Francis then talked about women who've gone great distances to help others, such as three South Korean sisters who went to Buenos Aires, Argentina, to help staff a Catholic hospital, despite knowing no Spanish.

The sisters, who he didn't name, 'immediately went to the wards, helping patients, holding them, giving them a smile, and the patients kept praising how wonderful the sisters were even though they never said a word.'

The Vatican leader said: "It was the witness of a heart on fire. It is the motherhood of nuns,"

He continued: "You truly have this function in the Church, to be the icon of the Church, the icon of Mary, icon of the Church's tenderness, the Church's love, the motherhood of Church and the motherhood of Our Lady. Do not forget this. Always on the front lines, but like this."

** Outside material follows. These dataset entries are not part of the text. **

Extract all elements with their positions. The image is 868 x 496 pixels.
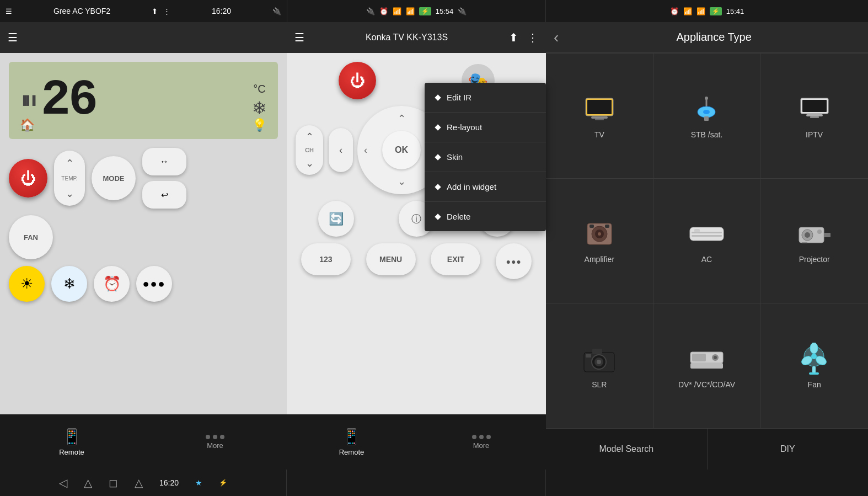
relayout-label: Re-layout: [447, 122, 482, 132]
appliance-item-iptv[interactable]: IPTV: [760, 54, 868, 179]
ch-down-icon: ⌄: [306, 157, 314, 169]
home-sys-btn-ac[interactable]: △: [84, 476, 92, 489]
appliance-item-dv[interactable]: DV* /VC*/CD/AV: [653, 303, 761, 429]
diamond-icon4: [435, 184, 441, 190]
model-search-button[interactable]: Model Search: [546, 429, 708, 470]
tv-refresh-button[interactable]: 🔄: [318, 201, 354, 237]
ac-panel: ☰ ▐▌▌ 26 °C ❄ 🏠 💡 ⏻: [0, 22, 287, 470]
tv-bottom-nav: 📱 Remote More: [287, 414, 546, 470]
ac-row1: ⏻ ⌃ TEMP. ⌄ MODE ↔ ↩: [9, 148, 278, 209]
hamburger-icon-tv[interactable]: ☰: [294, 31, 304, 44]
menu-label: MENU: [379, 255, 402, 264]
usb-icon: 🔌: [366, 7, 375, 15]
tv-nav-more[interactable]: More: [416, 435, 546, 450]
appliance-item-slr[interactable]: SLR: [546, 303, 653, 429]
tv-123-button[interactable]: 123: [301, 243, 351, 275]
back-sys-btn-ac[interactable]: ◁: [59, 476, 67, 489]
tv-appliance-icon: [580, 93, 619, 126]
svg-rect-10: [802, 100, 827, 112]
fan-icon: [795, 343, 834, 376]
ac-body: ▐▌▌ 26 °C ❄ 🏠 💡 ⏻ ⌃ TEMP: [0, 53, 287, 414]
usb-icon2: 🔌: [458, 7, 467, 15]
ac-temp-control[interactable]: ⌃ TEMP. ⌄: [54, 151, 85, 206]
amplifier-icon: [580, 217, 619, 250]
share-icon-tv[interactable]: ⬆: [509, 31, 518, 44]
projector-label: Projector: [799, 255, 830, 264]
ac-time: 16:20: [212, 7, 231, 15]
svg-rect-8: [704, 116, 709, 121]
tv-panel: ☰ Konka TV KK-Y313S ⬆ ⋮ Edit IR Re-layou…: [287, 22, 546, 470]
appliance-item-ac[interactable]: AC: [653, 179, 761, 304]
tv-more-dots-button[interactable]: ●●●: [496, 243, 532, 279]
tv-time: 15:54: [436, 7, 454, 15]
tv-nav-remote[interactable]: 📱 Remote: [287, 428, 416, 456]
appliance-item-amplifier[interactable]: Amplifier: [546, 179, 653, 304]
hamburger-icon-ac[interactable]: ☰: [8, 31, 18, 44]
tv-power-button[interactable]: ⏻: [339, 62, 376, 99]
sun-icon: ☀: [20, 275, 33, 292]
signal-icon: 📶: [406, 7, 415, 15]
share-btn-ac[interactable]: ⬆: [152, 7, 158, 15]
mode-label: MODE: [103, 174, 125, 183]
ac-power-button[interactable]: ⏻: [9, 159, 47, 198]
more-dots-tv: [472, 435, 491, 439]
diy-button[interactable]: DIY: [708, 429, 869, 470]
ac-fan-button[interactable]: FAN: [9, 215, 53, 259]
ac-nav-more[interactable]: More: [143, 435, 287, 450]
dropdown-item-widget[interactable]: Add in widget: [425, 172, 546, 202]
tv-exit-button[interactable]: EXIT: [431, 243, 480, 275]
snowflake-icon: ❄: [252, 98, 267, 119]
more-icon-tv[interactable]: ⋮: [527, 31, 538, 44]
dropdown-item-edit-ir[interactable]: Edit IR: [425, 83, 546, 113]
more-btn-ac[interactable]: ⋮: [163, 7, 170, 15]
appliance-item-fan[interactable]: Fan: [760, 303, 868, 429]
back-button[interactable]: ‹: [554, 29, 559, 46]
tv-nav-left[interactable]: ‹: [329, 128, 353, 172]
ac-sun-button[interactable]: ☀: [9, 266, 45, 302]
tv-label: TV: [594, 130, 604, 139]
svg-point-44: [811, 354, 817, 359]
appliance-item-projector[interactable]: Projector: [760, 179, 868, 304]
ac-lcd-display: ▐▌▌ 26 °C ❄ 🏠 💡: [9, 62, 278, 139]
ac-lcd-icons: °C ❄: [252, 83, 267, 119]
ac-more-button[interactable]: ●●●: [136, 266, 172, 302]
svg-rect-12: [810, 116, 819, 118]
sys-nav-ac: ◁ △ ◻ △ 16:20 ★ ⚡: [0, 470, 287, 496]
tv-title: Konka TV KK-Y313S: [366, 33, 448, 42]
ac-clock-button[interactable]: ⏰: [94, 266, 130, 302]
up-sys-btn-ac[interactable]: △: [135, 476, 143, 489]
dropdown-item-skin[interactable]: Skin: [425, 142, 546, 172]
dot1: [206, 435, 210, 439]
ch-label: CH: [305, 147, 314, 153]
main-content: ☰ ▐▌▌ 26 °C ❄ 🏠 💡 ⏻: [0, 22, 868, 470]
dot4: [472, 435, 476, 439]
bulb-icon: 💡: [252, 118, 267, 132]
tv-menu-button[interactable]: MENU: [366, 243, 416, 275]
dv-label: DV* /VC*/CD/AV: [678, 380, 735, 389]
wifi-icon: 📶: [393, 7, 401, 15]
ac-status-icons: 🔌: [272, 7, 281, 15]
recents-sys-btn-ac[interactable]: ◻: [109, 476, 118, 489]
dot5: [479, 435, 484, 439]
diamond-icon: [435, 94, 441, 100]
appliance-item-tv[interactable]: TV: [546, 54, 653, 179]
ac-snow-button[interactable]: ❄: [51, 266, 87, 302]
appliance-header: ‹ Appliance Type: [546, 22, 868, 53]
share-icon-ac: ⬆ ⋮: [152, 7, 170, 15]
amplifier-label: Amplifier: [585, 255, 614, 264]
dropdown-item-relayout[interactable]: Re-layout: [425, 113, 546, 142]
tv-header: ☰ Konka TV KK-Y313S ⬆ ⋮: [287, 22, 546, 53]
dropdown-item-delete[interactable]: Delete: [425, 202, 546, 231]
tv-ok-button[interactable]: OK: [382, 131, 421, 169]
ac-app-name: Gree AC YBOF2: [53, 7, 110, 15]
ac-fit-button[interactable]: ↔: [142, 148, 186, 175]
ac-nav-remote[interactable]: 📱 Remote: [0, 428, 143, 456]
ac-mode-button[interactable]: MODE: [92, 156, 136, 200]
appliance-item-stb[interactable]: STB /sat.: [653, 54, 761, 179]
ac-refresh-button[interactable]: ↩: [142, 181, 186, 209]
ac-row3: ☀ ❄ ⏰ ●●●: [9, 266, 278, 302]
ac-unit: °C: [253, 83, 265, 95]
battery-app: ⚡: [710, 7, 722, 15]
tv-ch-control[interactable]: ⌃ CH ⌄: [296, 125, 323, 175]
projector-icon: [795, 217, 834, 250]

Pope Francis has spoken out on gender issues on a number of occasions, though in April he denounced gender theory teachings that ignore or diminish the differences between men and women in society.

"Getting rid of the difference is the problem, not the solution," Francis told his general audience at the Vatican.

"For example, I wonder if so-called gender theory may not also be an expression of frustration and resignation that aims to erase sexual differentiation because it no longer knows how to come to terms with it."

The pontiff also suggested that society risks "going backward" if it takes male and female characteristics to be largely malleable social constructs.